Surgeon and property investor/developer Fadi Dagher sees potential in the Broadway/Fillmore neighborhood. LP Ciminelli has set its sights on the Fillmore-Leroy area with its Highland Park development. Both the City and State see potential in the Northland Corridor. McGuire Development’s Compass East project on Michigan Avenue is filling with tenants and workers. Burke Homes is building market rate houses in Sycamore Village not far from new public housing on scattered sites in the A.D. Price rebuilding project.
The start of an eastward development trend? The projects are scattered but it’s safe to say there is more now happening on the ‘east side’ than in the past twenty or more years.
With the apartment market hot, and fewer potential redevelopment candidates available downtown and elsewhere, developers have broadened their search. Rocco Termini has spent much of the last three years focused on Elmwood Avenue in North Buffalo with three reuse projects. Developers have headed to the Larkin District, upper Main Street, and Ohio Street.
Others are eyeing the east side. Evergreen Health Services and HELP USA are redeveloping historic properties on Cherry Street and Broadway respectively. Community Action Organization has plans for 72 new houses on the former Deaconess Hospital site. The former School 59 at 769 Best Street is also going residential. Parkview Apartments will contain 26 units in the four-story school located at the southeast corner of Fillmore Avenue and Best Street.
Earlier this year, Fadi Dagher purchased the vacant K-Mart at 998 Broadway for redevelopment as a charter school and is buying the Eckhardt Building at the corner of Broadway and Fillmore. A few years ago, Eran Epstein opened 43 senior apartments in a rehabbed building at 937 Broadway.
To the south, the Central Terminal Restoration Corporation just put out a request for proposals to seek one or more developers for the historic complex. Though proposals aren’t due until May, sources say there has been substantial early interest in the site.
At least two developers have projects in the works on the east side, one in Midtown east of Main Street and a second along Genesee Street.
Architect/developer Jake Schneider has taken a look as well. He tells Mike Puma in this month’s Spree, “We’re not afraid of new neighborhoods and have looked at the East Side among other areas. I think a lot of people are beginning to look there for opportunities.”
“We’ve toyed with the idea of moving into the heart of the East Side to get something going, but we’re still very focused on downtown. If the right place were to be found, it would be possible to do market-rate apartments over there,” said Schneider.

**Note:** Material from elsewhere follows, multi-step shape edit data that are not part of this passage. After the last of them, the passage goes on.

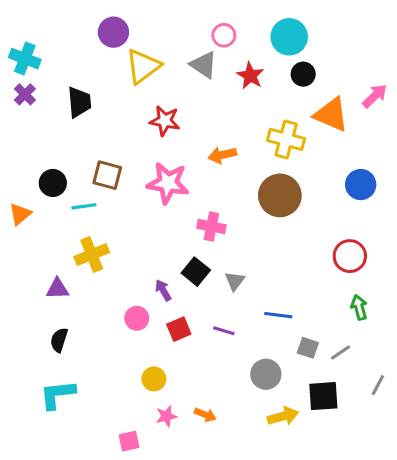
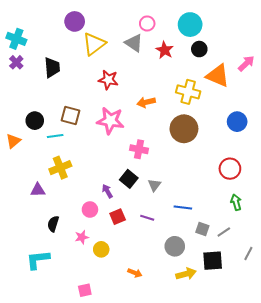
black semicircle: (59, 340) -> (53, 224), moved
pink star: (166, 416) -> (82, 237), moved

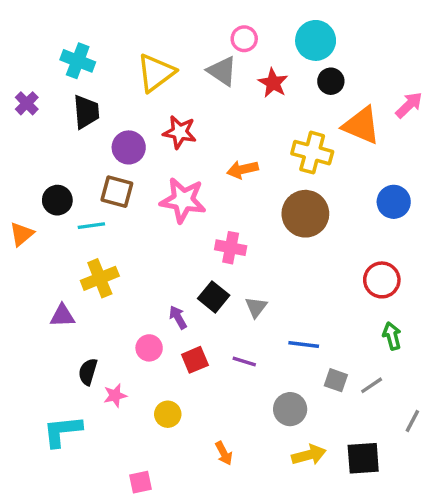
purple circle: (75, 21) -> (129, 147), moved
cyan cross: (16, 39) -> (78, 61), moved
pink star: (82, 237) -> (115, 395), moved
black square: (213, 261) -> (363, 458), moved
orange arrow: (135, 273) -> (224, 453), turned 40

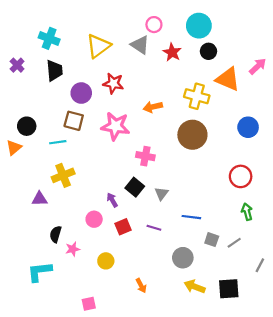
black circle: (57, 200) -> (27, 126), moved
yellow arrow: (309, 455) -> (195, 287), turned -144

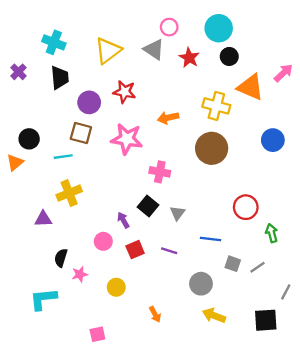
red circle: (241, 176) -> (246, 207), moved
black square: (229, 289) -> (266, 320), moved

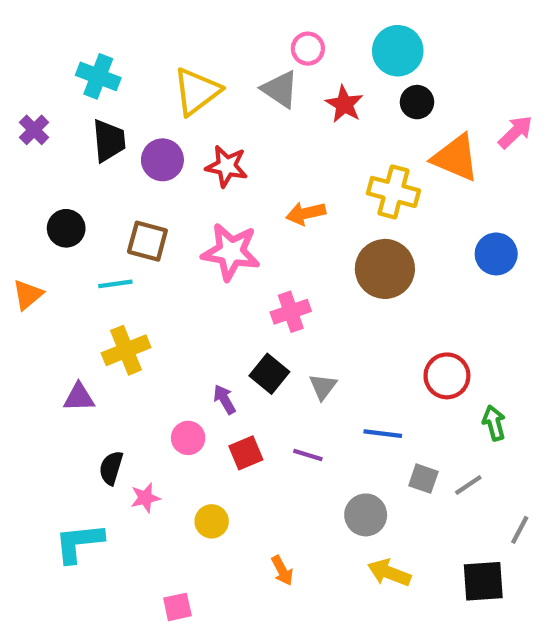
purple circle: (89, 102) -> (162, 160), moved
black circle: (29, 139) -> (66, 228), moved
pink cross: (160, 172) -> (291, 312), turned -30

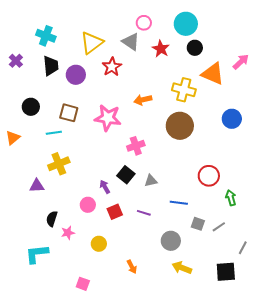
red star: (227, 166) -> (112, 67), moved, turned 30
gray triangle: (323, 387) -> (151, 181), turned 40
pink square: (177, 607) -> (83, 284), turned 32

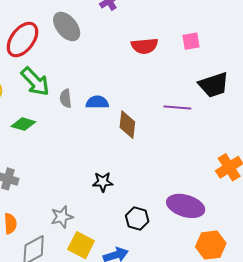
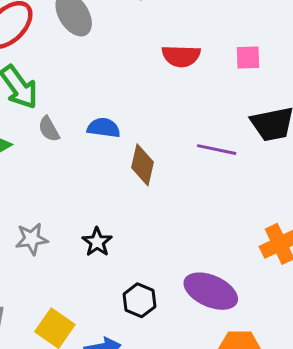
gray semicircle: (66, 98) -> (49, 129), moved, turned -30
black star: (103, 182) -> (97, 242), turned 30
gray star: (62, 217) -> (32, 239), moved

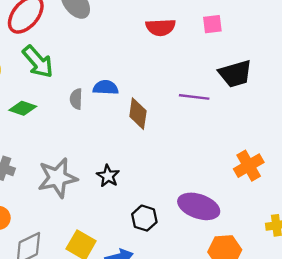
gray semicircle: (49, 129) -> (76, 99), moved, turned 36
gray star: (32, 239) -> (57, 178), size x1.6

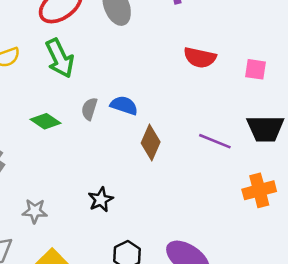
green diamond: (23, 108) -> (45, 121), moved
orange cross: (249, 166) -> (259, 190), moved
gray star: (57, 178) -> (35, 211), moved, size x0.6

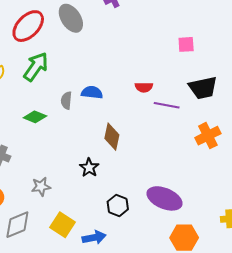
green arrow: (60, 58) -> (36, 67), turned -108
red semicircle: (200, 58) -> (144, 87), moved, size x0.7
brown diamond: (151, 142) -> (112, 137), moved

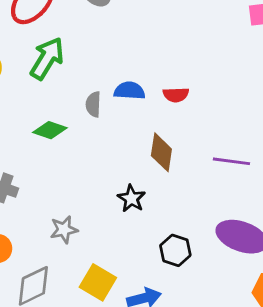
red semicircle: (144, 87) -> (176, 95), moved
purple line: (167, 105) -> (231, 161), moved

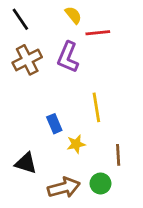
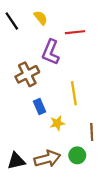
yellow semicircle: (73, 15) -> (41, 18), moved
brown cross: (27, 60) -> (27, 74), moved
black triangle: (26, 163) -> (16, 161), moved, turned -30

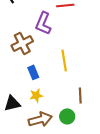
yellow star: (57, 123) -> (36, 95), moved
black triangle: (16, 161) -> (12, 103), moved

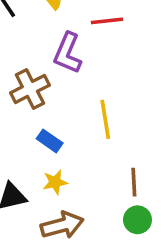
blue rectangle: (33, 72) -> (50, 141), turned -32
green circle: (67, 116) -> (137, 220), moved

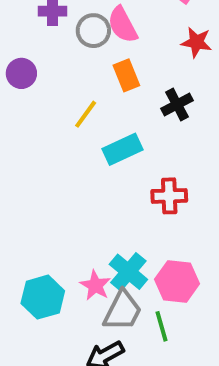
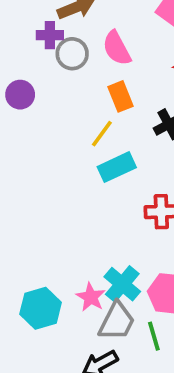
gray circle: (93, 31) -> (72, 54), moved
yellow line: (86, 114) -> (102, 134), moved

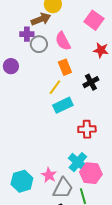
cyan cross: (122, 284) -> (78, 162), moved

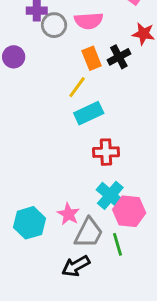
pink semicircle: (63, 41) -> (89, 21), turned -66
black cross: (91, 82) -> (119, 57), moved
red cross: (87, 129) -> (106, 152), moved

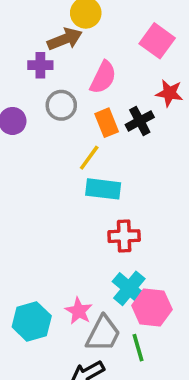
pink semicircle: (89, 21) -> (103, 77), turned -60
gray circle: (54, 25) -> (61, 105), moved
cyan rectangle: (89, 113) -> (103, 189), turned 32

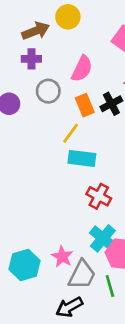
brown arrow: (65, 39) -> (36, 31), moved
red cross: (124, 236) -> (99, 196), turned 30

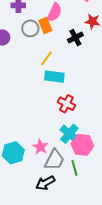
orange rectangle: (85, 105) -> (45, 25), moved

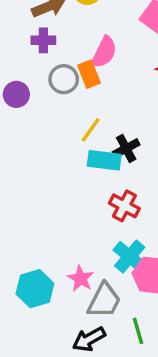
black cross: (75, 37) -> (126, 148), moved
green line: (74, 168) -> (138, 331), moved

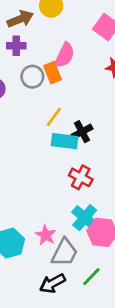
green line: (138, 331) -> (91, 277), turned 60

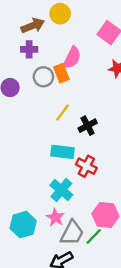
cyan rectangle: (65, 141) -> (63, 152), moved
cyan cross: (85, 218) -> (61, 190), moved
green line: (91, 277) -> (94, 237), moved

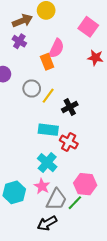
purple cross: (29, 49) -> (19, 41), turned 32
gray circle: (43, 77) -> (32, 89), moved

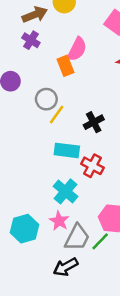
yellow line: (48, 96) -> (57, 115), moved

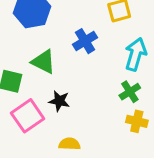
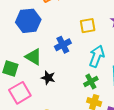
black star: (59, 101) -> (48, 78), moved

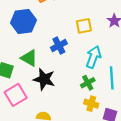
black star: (48, 78) -> (44, 79), size x1.5

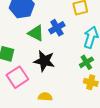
green triangle: (29, 58) -> (36, 33), moved

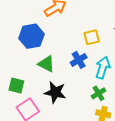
blue cross: (57, 28) -> (79, 60), moved

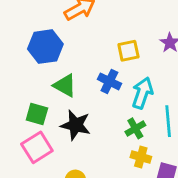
blue cross: (79, 60) -> (109, 81), turned -35
green square: (16, 85) -> (37, 114), moved

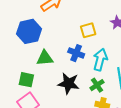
green triangle: (65, 85) -> (45, 58), turned -30
black star: (76, 125) -> (69, 83), moved

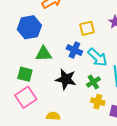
cyan arrow: (100, 60) -> (97, 57), turned 115

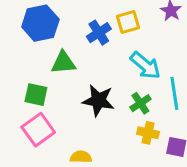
blue cross: (74, 50) -> (99, 33), moved, turned 35

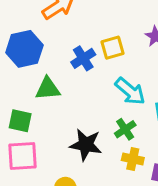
black star: (98, 100) -> (86, 145), moved
pink square: (38, 130) -> (22, 156), turned 32

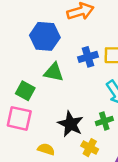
yellow cross: (133, 159) -> (90, 148), moved

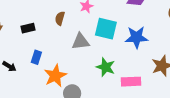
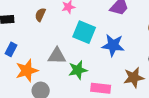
gray triangle: (81, 42) -> (57, 56), moved
green star: (106, 67) -> (78, 70), turned 30

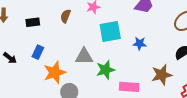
cyan square: (84, 32) -> (110, 32), turned -30
blue star: (113, 45) -> (140, 43), size x0.6

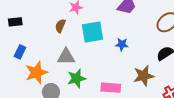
brown semicircle: (66, 16) -> (60, 26), moved
green star: (105, 70) -> (77, 78), moved

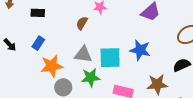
cyan square: (92, 32) -> (110, 58), moved
blue star: (122, 44) -> (140, 50), size x1.5

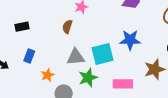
orange star: (52, 66) -> (47, 75), size x0.6

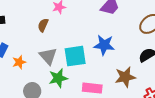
gray triangle: (76, 57) -> (48, 56), turned 48
orange star: (47, 75) -> (19, 62), moved

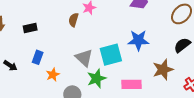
brown semicircle: (43, 25) -> (73, 20), moved
orange star: (19, 62) -> (53, 75), moved

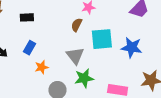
brown semicircle: (73, 20) -> (77, 25), moved
cyan square: (111, 55) -> (102, 39), moved

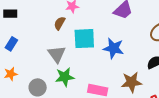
orange star: (42, 67) -> (11, 74), moved

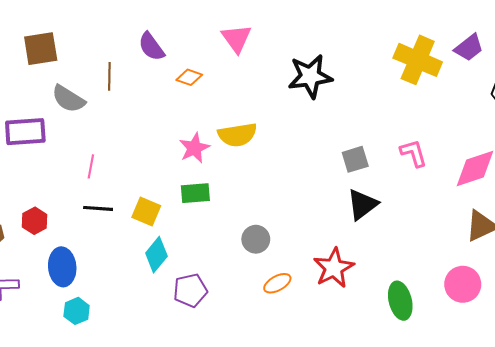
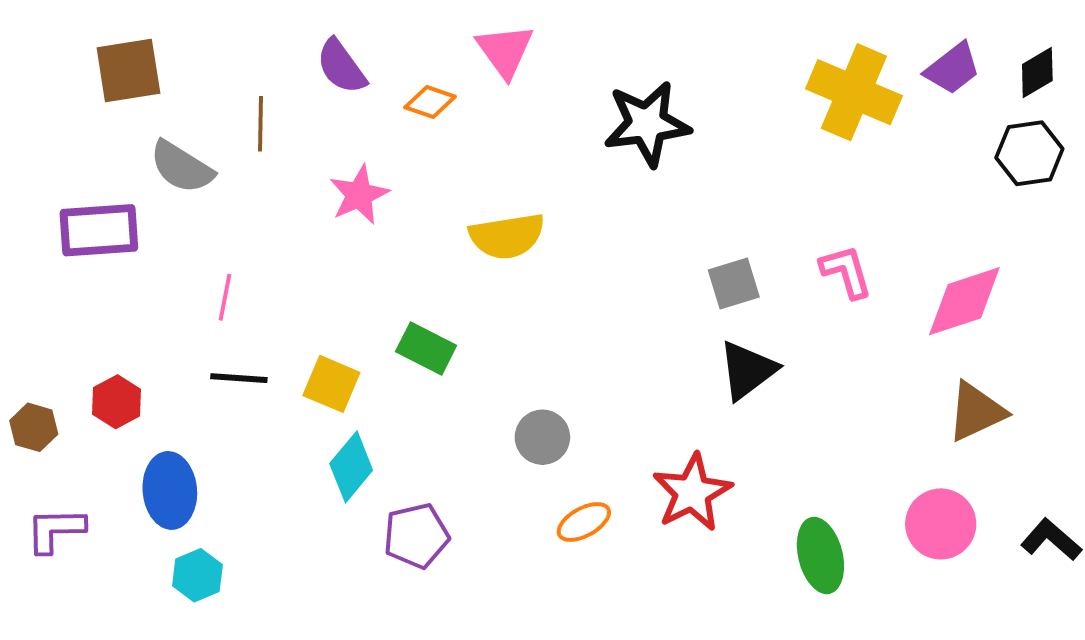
orange diamond: (189, 77) -> (430, 102), moved
pink star: (194, 148) -> (359, 195), moved
green rectangle: (195, 193) -> (426, 348), turned 32

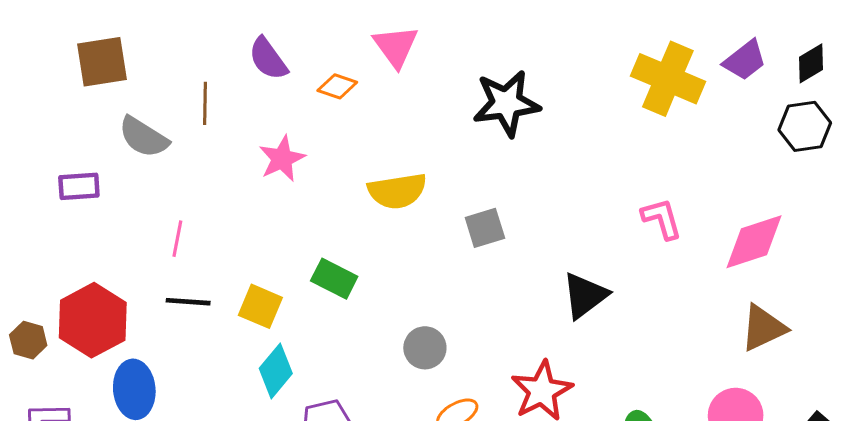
purple rectangle: (99, 230) -> (79, 186), size x0.7
gray square: (734, 283) -> (485, 228), moved
red hexagon: (117, 402) -> (93, 320), size x1.8

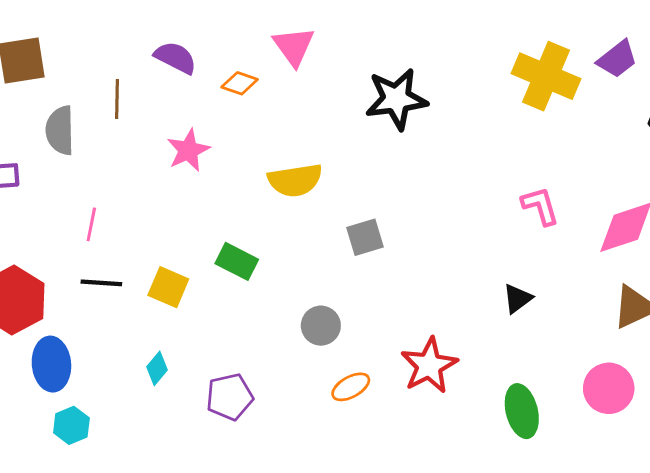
purple semicircle: (268, 59) -> (175, 58), turned 153
gray semicircle: (144, 137) -> (60, 130), turned 57
gray square: (485, 228) -> (365, 237), moved
black triangle: (585, 296) -> (517, 299), moved, size x0.7
cyan diamond: (276, 371) -> (157, 368), moved, size x0.7

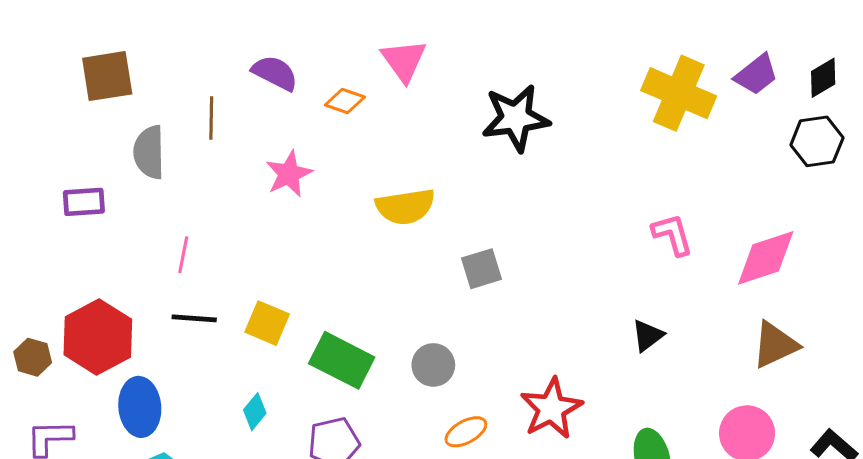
green rectangle: (237, 261) -> (342, 360), moved, size x1.4

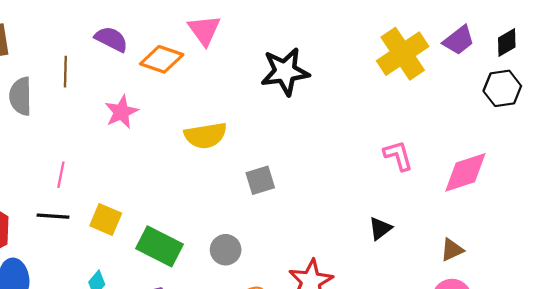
yellow cross: (679, 93) -> (403, 54), turned 33
orange diamond: (345, 101) -> (162, 59), size x1.5
pink line: (183, 255) -> (61, 175), moved
brown triangle: (775, 345) -> (452, 250), moved, size x0.7

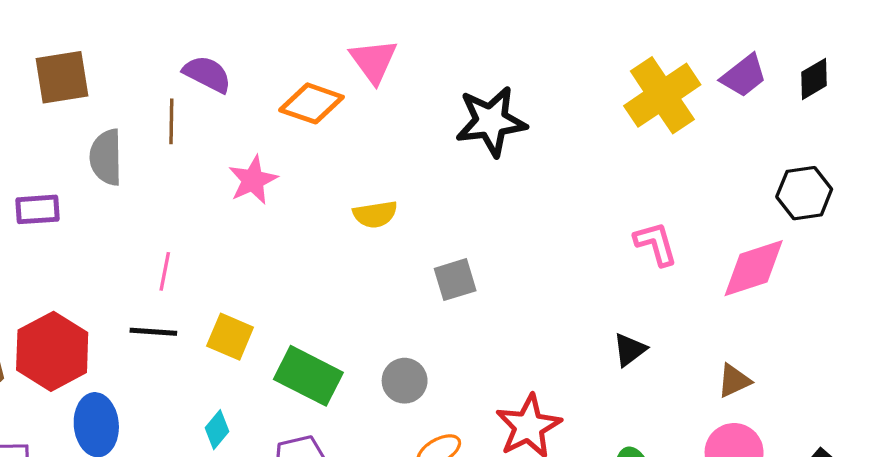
purple semicircle: (111, 39) -> (207, 74), moved
black hexagon: (502, 88) -> (804, 193), moved
yellow semicircle: (205, 135) -> (375, 214), size x0.7

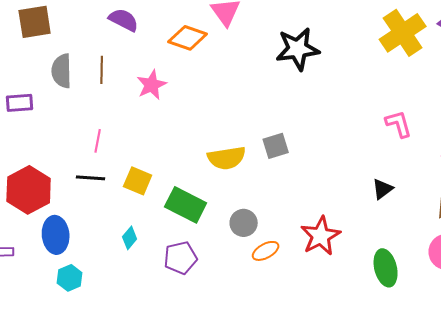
brown line: (171, 121) -> (102, 70), moved
yellow semicircle: (375, 214) -> (227, 158), moved, size x1.4
gray circle: (405, 381) -> (244, 223), moved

The largest project planned on the east side also has the biggest potential to change the dynamics of its neighborhood. LP Ciminelli’s $70 million Highland Park project will bring up to 600 new mixed-income rental units to the 27-acre Central Park Plaza site. New roads are planned to tie the site into adjacent blocks where the City hopes to attract additional investment.
While many of the current projects are non-profit or public sector-driven, they send a message and lay the groundwork for others to follow. The social and economic needs on the east side are vast, but so is the potential.